Born in Jerusalem on July 22, 1927, he got his Ph.D. from the Department of Mathematics at the Hebrew University in 1956; upon submission of his thesis on the theory of functions of complex variables, he joined the department as an instructor. His meeting with Robert J. Aumann, a newly recruited young lecturer in the department, was a turning point in his career as he was “converted” to game theory and became one of the small group of people who developed and shaped game theory in the early Sixties. This was the beginning of the remarkable Aumann–Maschler collaboration, which extended over many decades and had a great impact on the foundations of game theory. Both men were research associates in the Econometric Research Program at Princeton University in the years 1961–1963, where much of the “action” in game theory took place. A few years later, in 1967–1968, both were members of a group of specialists who advised the U.S. Arms Control and Disarmament Agency (ACDA) in Washington, D.C., to which the theory of games with incomplete information owes its origin.

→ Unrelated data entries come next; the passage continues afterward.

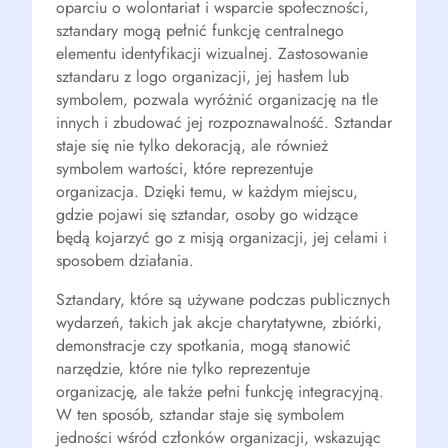
oparciu o wolontariat i wsparcie społeczności,
sztandary mogą pełnić funkcję centralnego
elementu identyfikacji wizualnej. Zastosowanie
sztandaru z logo organizacji, jej hasłem lub
symbolem, pozwala wyróżnić organizację na tle
innych i zbudować jej rozpoznawalność. Sztandar
staje się nie tylko dekoracją, ale również
symbolem wartości, które reprezentuje
organizacja. Dzięki temu, w każdym miejscu,
gdzie pojawi się sztandar, osoby go widzące
będą kojarzyć go z misją organizacji, jej celami i
sposobem działania.
Sztandary, które są używane podczas publicznych
wydarzeń, takich jak akcje charytatywne, zbiórki,
demonstracje czy spotkania, mogą stanowić
narzędzie, które nie tylko reprezentuje
organizację, ale także pełni funkcję integracyjną.
W ten sposób, sztandar staje się symbolem
jedności wśród członków organizacji, wskazując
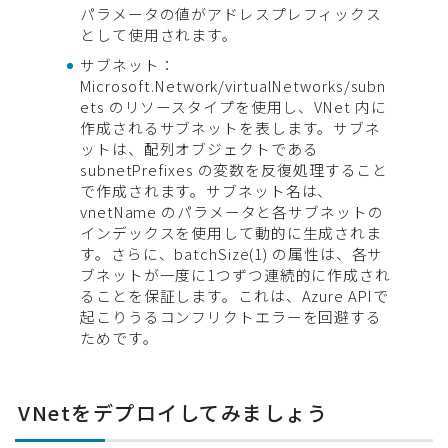
パラメータの値がアドレスプレフィックス
として使用されます。
サブネット：
Microsoft.Network/virtualNetworks/subn
ets のリソースタイプを使用し、VNet 内に
作成されるサブネットを表します。サブネ
ットは、配列オブジェクトである
subnetPrefixes の変数を反復処理すること
で作成されます。サブネット名は、
vnetName のパラメータと各サブネットの
インデックスを使用して動的に生成されま
す。さらに、batchSize(1) の属性は、各サ
ブネットが一度に1つずつ連続的に作成され
ることを保証します。これは、Azure APIで
起こりうるコンフリクトエラーを回避する
ためです。
VNetをデプロイしてみましょう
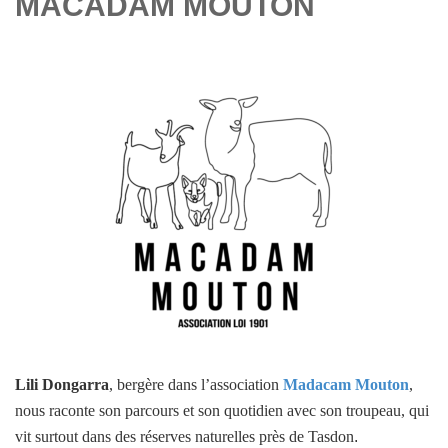
MACADAM MOUTON
Lili Dongarra
, bergère dans l’association
Madacam Mouton
,
nous raconte son parcours et son quotidien avec son troupeau, qui
vit surtout dans des réserves naturelles près de Tasdon
.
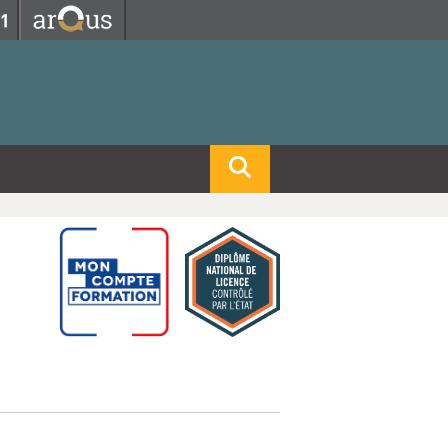
Fermer
Fermer
 professorat et de l'éducation
net des personnels
hnologie Lyon 1
le
re et d'Assurances
i du temps
gerie
 et emploi
hniques des Activités Physiques et Sportives)
feuille d'Expériences et
ompétences
ue, Physique)
Biochimie)
Procédés - Département composante)
Composante)
mposante)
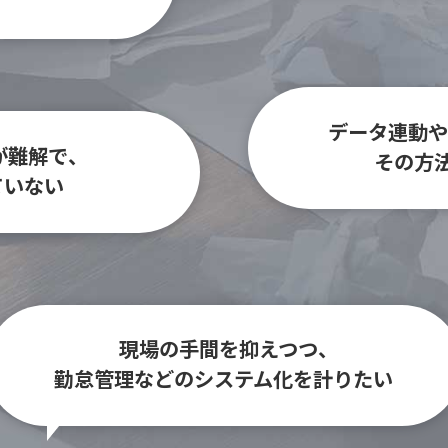
データ連動や
が難解で、
その方
ていない
現場の手間を抑えつつ、
勤怠管理などのシステム化を計りたい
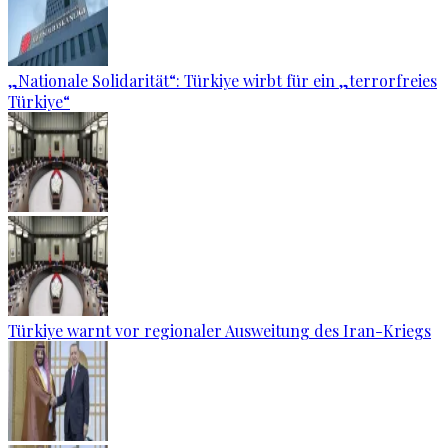
„Nationale Solidarität“: Türkiye wirbt für ein „terrorfreies
Türkiye“
Türkiye warnt vor regionaler Ausweitung des Iran-Kriegs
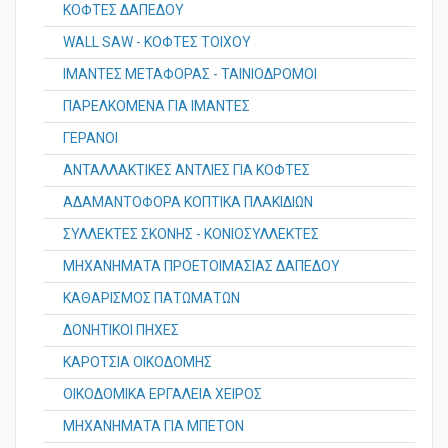
ΚΟΦΤΕΣ ΔΑΠΕΔΟΥ
WALL SAW - ΚΟΦΤΕΣ ΤΟΙΧΟΥ
ΙΜΑΝΤΕΣ ΜΕΤΑΦΟΡΑΣ - ΤΑΙΝΙΟΔΡΟΜΟΙ
ΠΑΡΕΛΚΟΜΕΝΑ ΓΙΑ ΙΜΑΝΤΕΣ
ΓΕΡΑΝΟΙ
ΑΝΤΑΛΛΑΚΤΙΚΕΣ ΑΝΤΛΙΕΣ ΓΙΑ ΚΟΦΤΕΣ
ΑΔΑΜΑΝΤΟΦΟΡΑ ΚΟΠΤΙΚΑ ΠΛΑΚΙΔΙΩΝ
ΣΥΛΛΕΚΤΕΣ ΣΚΟΝΗΣ - ΚΟΝΙΟΣΥΛΛΕΚΤΕΣ
ΜΗΧΑΝΗΜΑΤΑ ΠΡΟΕΤΟΙΜΑΣΙΑΣ ΔΑΠΕΔΟΥ
ΚΑΘΑΡΙΣΜΟΣ ΠΑΤΩΜΑΤΩΝ
ΔΟΝΗΤΙΚΟΙ ΠΗΧΕΣ
ΚΑΡΟΤΣΙΑ ΟΙΚΟΔΟΜΗΣ
ΟΙΚΟΔΟΜΙΚΑ ΕΡΓΑΛΕΙΑ ΧΕΙΡΟΣ
ΜΗΧΑΝΗΜΑΤΑ ΓΙΑ ΜΠΕΤΟΝ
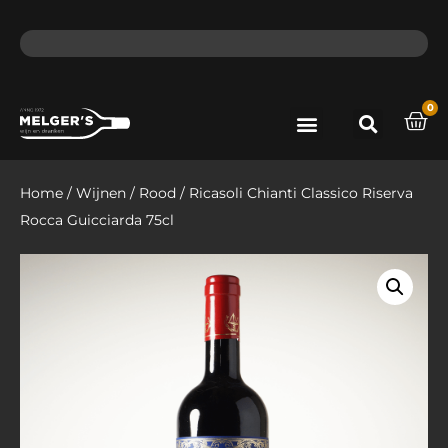
ma - do voor 12 uur besteld, de volgende dag in huis​
lat
0
Port & Sherry
Bieren & Ciders
Home
/
Wijnen
/
Rood
/ Ricasoli Chianti Classico Riserva
Rocca Guicciarda 75cl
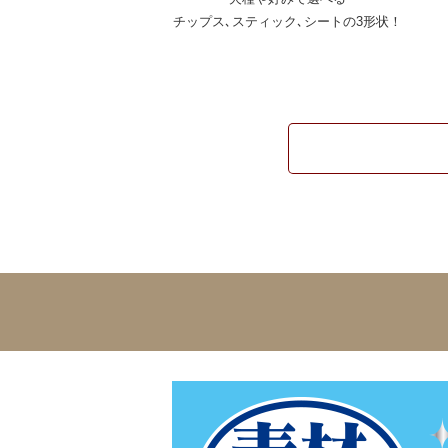
チップス､スティック､シートの3形状！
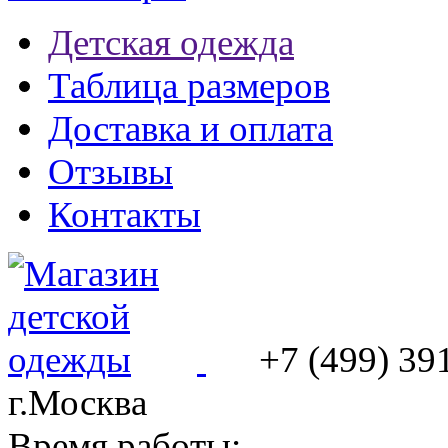
Детская одежда
Таблица размеров
Доставка и оплата
Отзывы
Контакты
+7 (499) 39
г.Москва
Время работы:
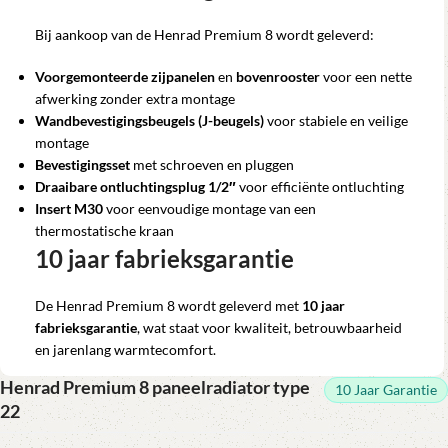
Bij aankoop van de Henrad Premium 8 wordt geleverd:
Voorgemonteerde zijpanelen
en
bovenrooster
voor een nette
afwerking zonder extra montage
Wandbevestigingsbeugels (J-beugels)
voor stabiele en veilige
montage
Bevestigingsset
met schroeven en pluggen
Draaibare ontluchtingsplug 1/2″
voor efficiënte ontluchting
Insert M30
voor eenvoudige montage van een
thermostatische kraan
10 jaar fabrieksgarantie
De Henrad Premium 8 wordt geleverd met
10 jaar
fabrieksgarantie
, wat staat voor kwaliteit, betrouwbaarheid
en jarenlang warmtecomfort.
Henrad Premium 8 paneelradiator type
10 Jaar Garantie
22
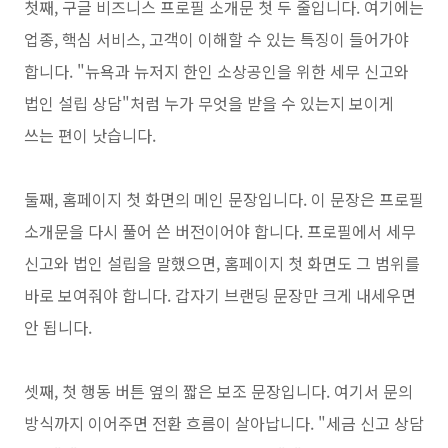
첫째, 구글 비즈니스 프로필 소개문 첫 두 줄입니다. 여기에는
업종, 핵심 서비스, 고객이 이해할 수 있는 특징이 들어가야
합니다. "뉴욕과 뉴저지 한인 소상공인을 위한 세무 신고와
법인 설립 상담"처럼 누가 무엇을 받을 수 있는지 보이게
쓰는 편이 낫습니다.
둘째, 홈페이지 첫 화면의 메인 문장입니다. 이 문장은 프로필
소개문을 다시 풀어 쓴 버전이어야 합니다. 프로필에서 세무
신고와 법인 설립을 말했으면, 홈페이지 첫 화면도 그 범위를
바로 보여줘야 합니다. 갑자기 브랜딩 문장만 크게 내세우면
안 됩니다.
셋째, 첫 행동 버튼 옆의 짧은 보조 문장입니다. 여기서 문의
방식까지 이어주면 전환 흐름이 살아납니다. "세금 신고 상담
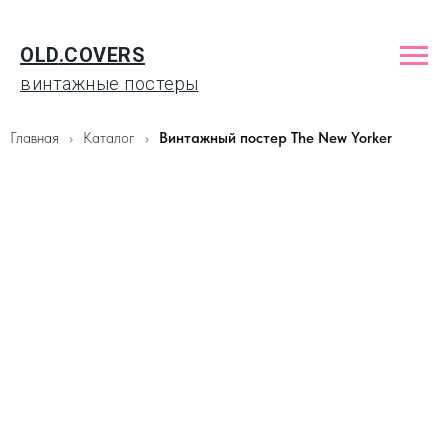
OLD
.
COVERS
винтажные постеры
Главная
Каталог
Винтажный постер The New Yorker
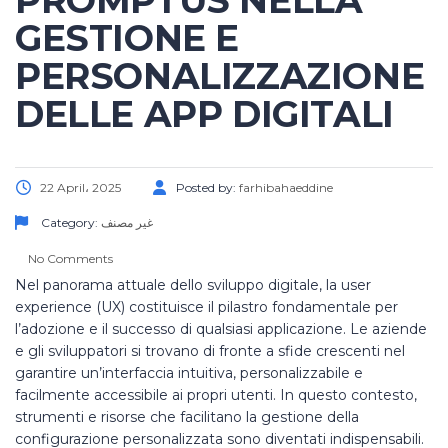
PROMPTUS NELLA
GESTIONE E
PERSONALIZZAZIONE
DELLE APP DIGITALI
22 April، 2025
Posted by:
farhibahaeddine
Category:
غير مصنف
No Comments
Nel panorama attuale dello sviluppo digitale, la user
experience (UX) costituisce il pilastro fondamentale per
l’adozione e il successo di qualsiasi applicazione. Le aziende
e gli sviluppatori si trovano di fronte a sfide crescenti nel
garantire un’interfaccia intuitiva, personalizzabile e
facilmente accessibile ai propri utenti. In questo contesto,
strumenti e risorse che facilitano la gestione della
configurazione personalizzata sono diventati indispensabili.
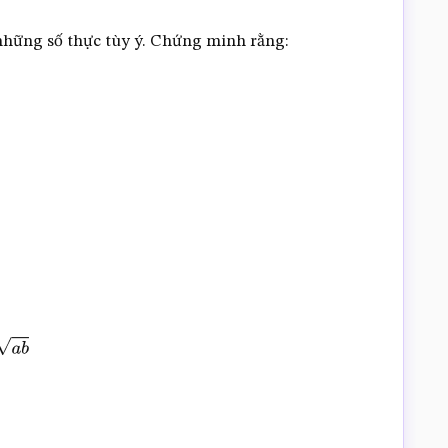
là những số thực tùy ý. Chứng minh rằng:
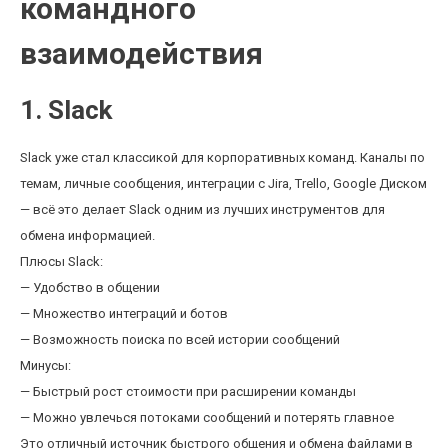
командного
взаимодействия
1. Slack
Slack уже стал классикой для корпоративных команд. Каналы по
темам, личные сообщения, интеграции с Jira, Trello, Google Диском
— всё это делает Slack одним из лучших инструментов для
обмена информацией.
Плюсы Slack:
— Удобство в общении
— Множество интеграций и ботов
— Возможность поиска по всей истории сообщений
Минусы:
— Быстрый рост стоимости при расширении команды
— Можно увлечься потоками сообщений и потерять главное
Это отличный источник быстрого общения и обмена файлами в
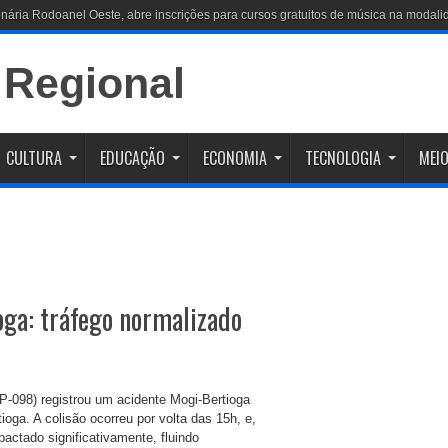
CULTURA
EDUCAÇÃO
ECONOMIA
TECNOLOGIA
MEIO
ga: tráfego normalizado
SP-098) registrou um acidente Mogi-Bertioga
oga. A colisão ocorreu por volta das 15h, e,
pactado significativamente, fluindo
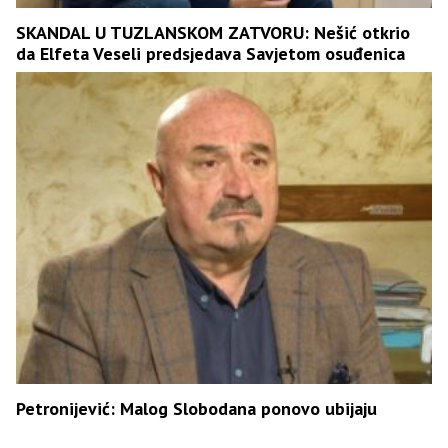
SKANDAL U TUZLANSKOM ZATVORU: Nešić otkrio
da Elfeta Veseli predsjedava Savjetom osuđenica
Petronijević: Malog Slobodana ponovo ubijaju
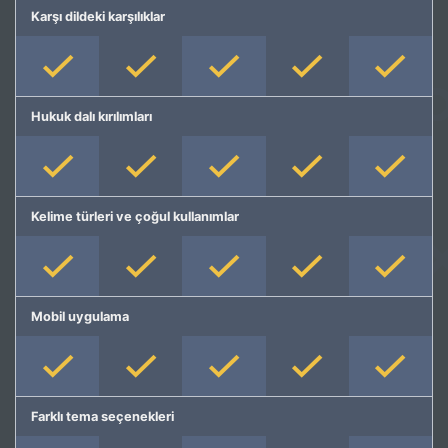
Karşı dildeki karşılıklar
Hukuk dalı kırılımları
Kelime türleri ve çoğul kullanımlar
Mobil uygulama
Farklı tema seçenekleri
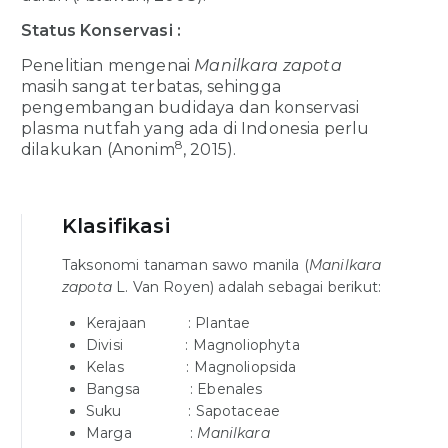
Status Konservasi :
Penelitian mengenai
Manilkara zapota
masih sangat terbatas, sehingga
pengembangan budidaya dan konservasi
plasma nutfah yang ada di Indonesia perlu
8
dilakukan (Anonim
, 2015).
Klasifikasi
Taksonomi tanaman sawo manila (
Manilkara
zapota
L. Van Royen) adalah sebagai berikut:
Kerajaan : Plantae
Divisi : Magnoliophyta
Kelas : Magnoliopsida
Bangsa : Ebenales
Suku : Sapotaceae
Marga :
Manilkara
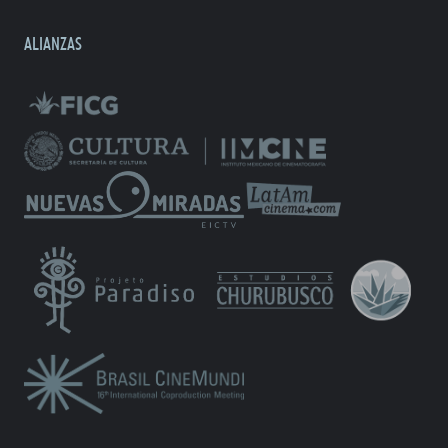
ALIANZAS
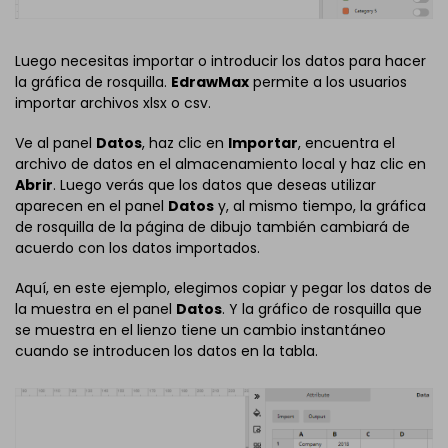
Luego necesitas importar o introducir los datos para hacer
la gráfica de rosquilla.
EdrawMax
permite a los usuarios
importar archivos xlsx o csv.
Ve al panel
Datos
, haz clic en
Importar
, encuentra el
archivo de datos en el almacenamiento local y haz clic en
Abrir
. Luego verás que los datos que deseas utilizar
aparecen en el panel
Datos
y, al mismo tiempo, la gráfica
de rosquilla de la página de dibujo también cambiará de
acuerdo con los datos importados.
Aquí, en este ejemplo, elegimos copiar y pegar los datos de
la muestra en el panel
Datos
. Y la gráfico de rosquilla que
se muestra en el lienzo tiene un cambio instantáneo
cuando se introducen los datos en la tabla.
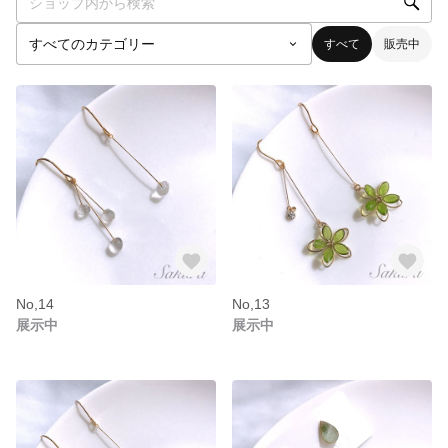
すべて
販売中
No,14
No,13
展示中
展示中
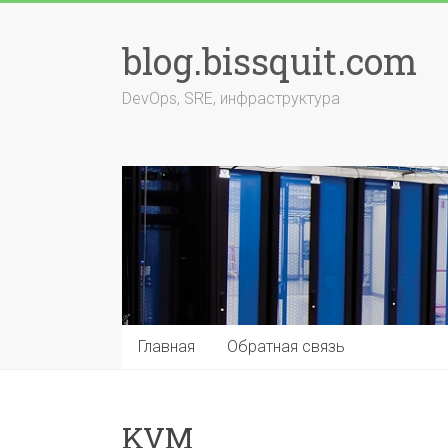
Перейти
к
blog.bissquit.com
содержимому
DevOps, SRE, инфраструктура
Главная
Обратная связь
KVM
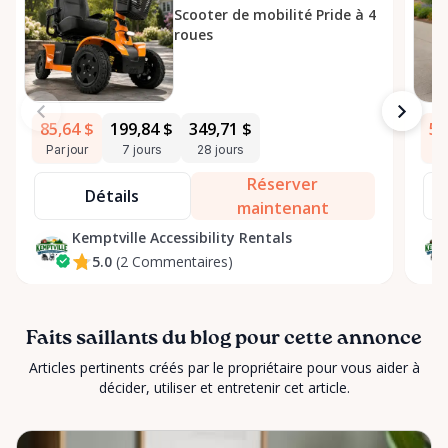
Scooter de mobilité Pride à 4
roues
85,64 $
199,84 $
349,71 $
53
Par jour
7 jours
28 jours
Pa
Réserver
Détails
maintenant
Kemptville Accessibility Rentals
5.0
(2 Commentaires)
Faits saillants du blog pour cette annonce
Articles pertinents créés par le propriétaire pour vous aider à
décider, utiliser et entretenir cet article.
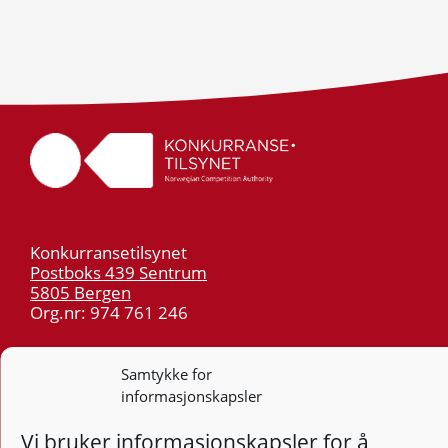
Konkurransetilsynet
Postboks 439 Sentrum
5805 Bergen
Org.nr: 974 761 246
Telefon:
55 59 75 00
Samtykke for
E-post:
post@kt.no
informasjonskapsler
Nyhetsvarsel >>
Vi bruker informasjonskapsler for å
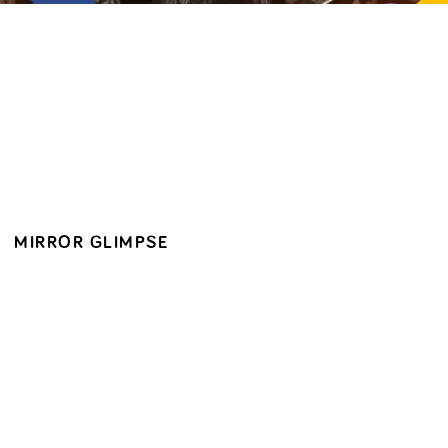
MIRROR GLIMPSE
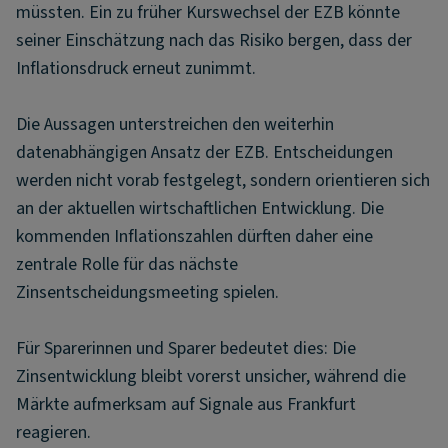
müssten. Ein zu früher Kurswechsel der EZB könnte
seiner Einschätzung nach das Risiko bergen, dass der
Inflationsdruck erneut zunimmt.
Die Aussagen unterstreichen den weiterhin
datenabhängigen Ansatz der EZB. Entscheidungen
werden nicht vorab festgelegt, sondern orientieren sich
an der aktuellen wirtschaftlichen Entwicklung. Die
kommenden Inflationszahlen dürften daher eine
zentrale Rolle für das nächste
Zinsentscheidungsmeeting spielen.
Für Sparerinnen und Sparer bedeutet dies: Die
Zinsentwicklung bleibt vorerst unsicher, während die
Märkte aufmerksam auf Signale aus Frankfurt
reagieren.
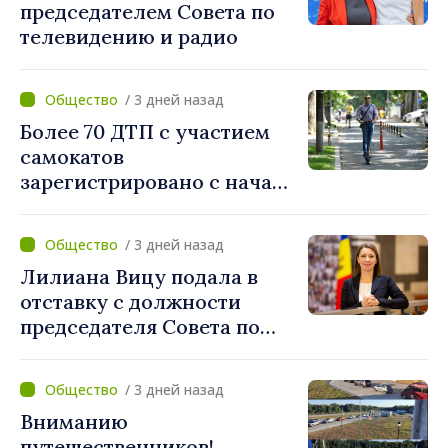
председателем Совета по
телевидению и радио
/ 3 дней назад
Более 70 ДТП с участием
самокатов
зарегистрировано с начала
года. Полиция призывает
водителей соблюдать
/ 3 дней назад
правила дорожного
Лилиана Вицу подала в
движения
отставку с должности
председателя Совета по
телевидению и радио
/ 3 дней назад
Вниманию
путешественников!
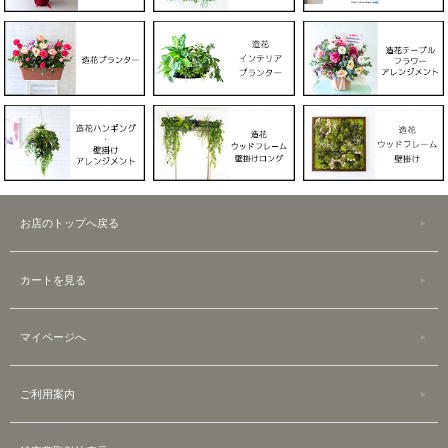
お店のトップへ戻る
カートを見る
マイページへ
ご利用案内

Michael Maschler’s greatest impact is on cooperative game theory. He originated the bargaining set for cooperative games (in collaboration with R. J. Aumann) and then its conceptual derivative, the kernel (in collaboration with M. Davis and B. Peleg), which in turn inspired D. Schmeidler to introduce the next conceptual derivative, the nucleolus. The extensive studies of these concepts and their wide variety of applications constitute one of the three major approaches to cooperative game theory, the others being the core and the Shapley value. Maschler’s numerous studies, in collaboration with B. Peleg, G. Owen, L. Shapley, M. Potters, S. H. Tijs, and others, explore the relationships between all these concepts as well as the Nash bargaining solution. His work on the Nash bargaining problem led Maschler to introduce, in collaboration with M. Perles, the subtle and original superadditive solution, which was further investigated by several authors. In studying the cooperative game solution concepts, Maschler developed the notions of consistency and reduced game due to Sobolev, and studied their role, relevance, and applications to various solution concepts (see, e.g., his work with G. Owen on the consistent Shapley value and his work with J. A. M. Potters and S. H. Tijs on the general nucleolus). A beautiful piece of work making original use of cooperative game theory—and, specifically, the notion of consistency—is Maschler’s joint work with R. J. Aumann on a bankruptcy problem from the Talmud, in which they relate an ancient problem and its ancient solution to a modern game-theoretic solution concept, namely, the nucleolus. Another contribution of Maschler was in applying cooperative game theory to network games, which he did in collaboration with D. Granot, A. van den Nouweland, S. H. Tijs, and H. Reijnierse. Still within his contributions to cooperative game theory and its applications, Maschler recently got interested in the dynamics of voting systems, a line of research that he developed in collaboration with S. Barberà, D. Granot, and J. Shalev.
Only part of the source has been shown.